> What to produce
Your answer should be every line of the entries that has the string "Touareg" in it.

----------

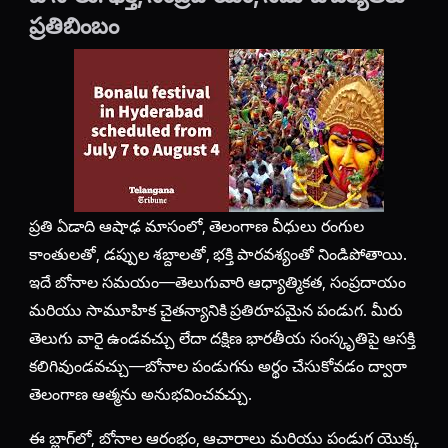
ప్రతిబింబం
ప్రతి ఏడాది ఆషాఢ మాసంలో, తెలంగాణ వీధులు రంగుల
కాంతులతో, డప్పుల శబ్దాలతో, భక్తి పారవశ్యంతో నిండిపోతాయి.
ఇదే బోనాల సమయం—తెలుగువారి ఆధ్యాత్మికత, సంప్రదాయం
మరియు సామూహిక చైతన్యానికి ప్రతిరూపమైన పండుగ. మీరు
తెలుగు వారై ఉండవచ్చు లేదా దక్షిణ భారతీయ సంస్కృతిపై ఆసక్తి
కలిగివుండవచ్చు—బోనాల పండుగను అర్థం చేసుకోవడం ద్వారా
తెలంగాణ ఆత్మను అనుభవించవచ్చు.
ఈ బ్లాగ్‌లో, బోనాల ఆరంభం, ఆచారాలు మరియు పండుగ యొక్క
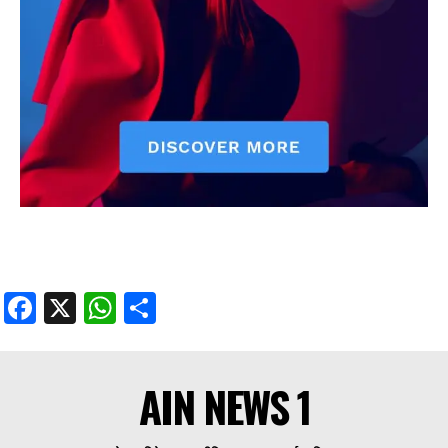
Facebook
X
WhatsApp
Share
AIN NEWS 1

----------

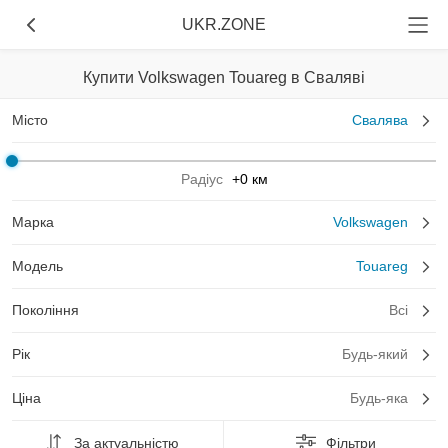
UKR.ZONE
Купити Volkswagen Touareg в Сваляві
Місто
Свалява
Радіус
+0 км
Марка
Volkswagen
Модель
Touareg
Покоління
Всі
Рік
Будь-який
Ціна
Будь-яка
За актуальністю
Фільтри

----------

> Answer to the problem
Купити Volkswagen Touareg в Сваляві
Touareg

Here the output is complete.